**TASK GOAL**
Copy out each record below, exactly as given.

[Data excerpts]
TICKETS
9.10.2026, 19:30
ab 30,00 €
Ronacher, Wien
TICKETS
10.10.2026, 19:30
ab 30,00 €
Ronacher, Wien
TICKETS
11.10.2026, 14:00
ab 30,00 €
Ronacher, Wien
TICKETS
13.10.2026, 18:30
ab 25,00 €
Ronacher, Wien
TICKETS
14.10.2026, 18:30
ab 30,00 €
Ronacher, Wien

**ANSWER**
TICKETS
9.10.2026, 19:30
ab 30,00 €
Ronacher, Wien
TICKETS
10.10.2026, 19:30
ab 30,00 €
Ronacher, Wien
TICKETS
11.10.2026, 14:00
ab 30,00 €
Ronacher, Wien
TICKETS
13.10.2026, 18:30
ab 25,00 €
Ronacher, Wien
TICKETS
14.10.2026, 18:30
ab 30,00 €
Ronacher, Wien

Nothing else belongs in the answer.